Henri Cartier-Bresson was in his late 20s when he married a Javanese dancer, Ratna Mohini in 1937. Between 1937 -1939 he worked as a photographer for Frances Communist daily evening paper, Ce Soir. At Ce Soir he became friends with two other photojournalists, Robert Capa and David Seymour, but he never joined the French Communist party. They would only submit their leftover work to an agency called Alliance Photo. Many of these images were published in the Vu, the French version of the American photo newsweekly, Life.

As a result of the outbreak of World War II, Henri Cartier-Bresson enlisted into the French army and was made a corporal in its film and photo unit. In June 1940 at St. Die in the Vosges Mountains, his unit was captured and transported to a prisoner-of-war camp in Wuerttemberg. Spending three years as a prisoner of war, doing forced labour under the Nazis. He made two unsuccessful attempts to escape. He finally succeeded on his third attempt. Hiding on a farm in Touraine, he managed to obtain false identity papers that would allow him to travel to France. Whilst back in France, he worked for an underground group that assisted other escaped POWS. He worked secretively with other photographers to cover and document the German occupation and then the liberation of France.

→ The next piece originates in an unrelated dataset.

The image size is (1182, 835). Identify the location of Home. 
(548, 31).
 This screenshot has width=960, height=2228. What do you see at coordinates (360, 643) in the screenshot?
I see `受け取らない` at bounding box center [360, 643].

In 1945, at the war's end, Henri Cartier-Bresson resistance work had been noticed by the American military authorities. He was hired by the U.S. office of war information to make a documentary, Le Retour (The Return). A film about French citizens returning from prisoner-of-war camps.

His photography was an instant success and he started to travel all over the world on assignment for various magazines and for his own personal collection. He became interested in "Surrealism" and it was his friend Robert Capa who told him, "You will have an exhibition once in a while and your work will become precious and confidential. Keep on doing what you want, but use the name "photojournalism" which will put you in direct contact with what is going on in the world"

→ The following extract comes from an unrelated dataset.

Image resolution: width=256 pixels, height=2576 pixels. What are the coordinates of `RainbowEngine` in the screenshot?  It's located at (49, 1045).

A human look - such was the creed of the Magnum Photos Association which he founded in 1947. Henri Cartier-Bresson, Robert Capa, David Seymour and George Rodger founded Magnum photo, a cooperative agency of photojournalists owned and run by themselves. The new team would split assignments between themselves. Henri Cartier-Bresson would be assigned to India and China. George Rodger who had quit Life magazine in London after covering World war II, would cover Africa and the Middle East. David Seymour who spoke most European languages, would work in Europe. Robert Capa would work any where that had an assignment.

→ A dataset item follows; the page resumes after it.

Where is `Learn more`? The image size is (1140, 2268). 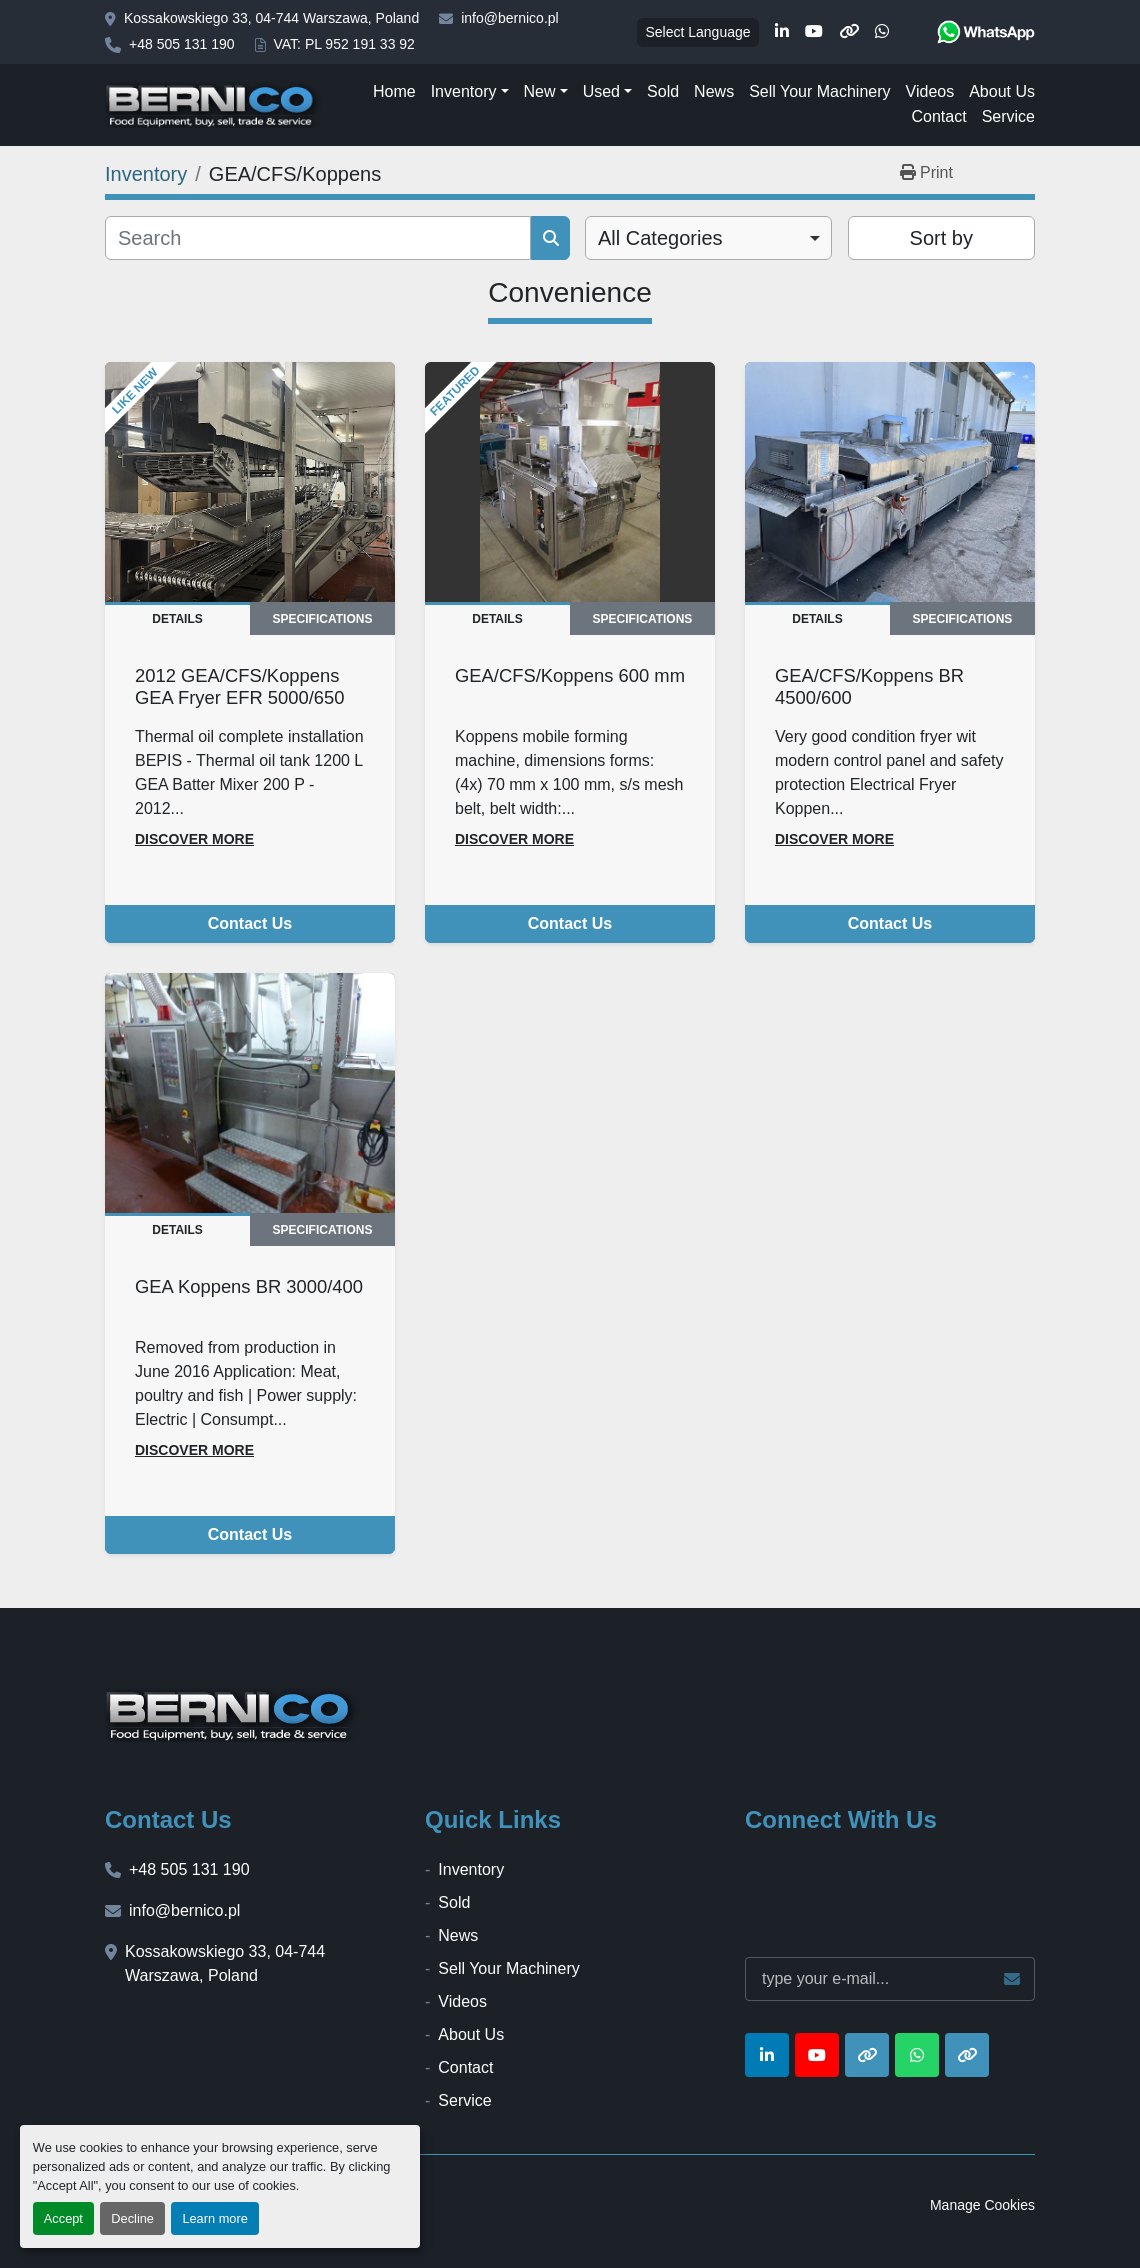 Learn more is located at coordinates (214, 2218).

It was at Magnum that Henri Cartier-Bresson produced his famous essays. His photography conveyed and adapted a more general approach to express situations that are universally human.

When asked how he come upon the universally adopted term "the decisive moment", he replied: "I have nothing to do with it. I just found the following sentence in the memories of Cardinal de Retz: "Everything in the world has its decisive moment...." and when we were discussing the title for my book with my publisher, he suddenly said: "How about The Decisive moment, for instance" It was a fitting title and now I am a plagiarizer so to speak..... Naturally, the moment is a question of concentration. You must be concentrated, you must think, look, thats all..... The difference between a mediocre and a good picture amounts to a few millimetres..."

Henri Cartier-Bresson retired from photography in the early 1970's / 1972 and by 1975 no longer took pictures other than the occassional portrait. He became a recluse and lived in an apartment in Paris near the Louvre. Where he returned back to drawing and painting again.

Henri Cartier-Bresson died in Montjustin, Alpes-de-Haute-Provence, France, on August 2004, at the age 95. He was survived by his wife, Martine Franck and daughter Melanie.

"The simultaneous recognition, in a fraction of a second, of the significance of an event as well as the precise organization of forms which gives that event its proper expression..... . In photography, the smallest thing can be a great subject. The little human details can become a leitmotif." - Henri Cartier- Bresson.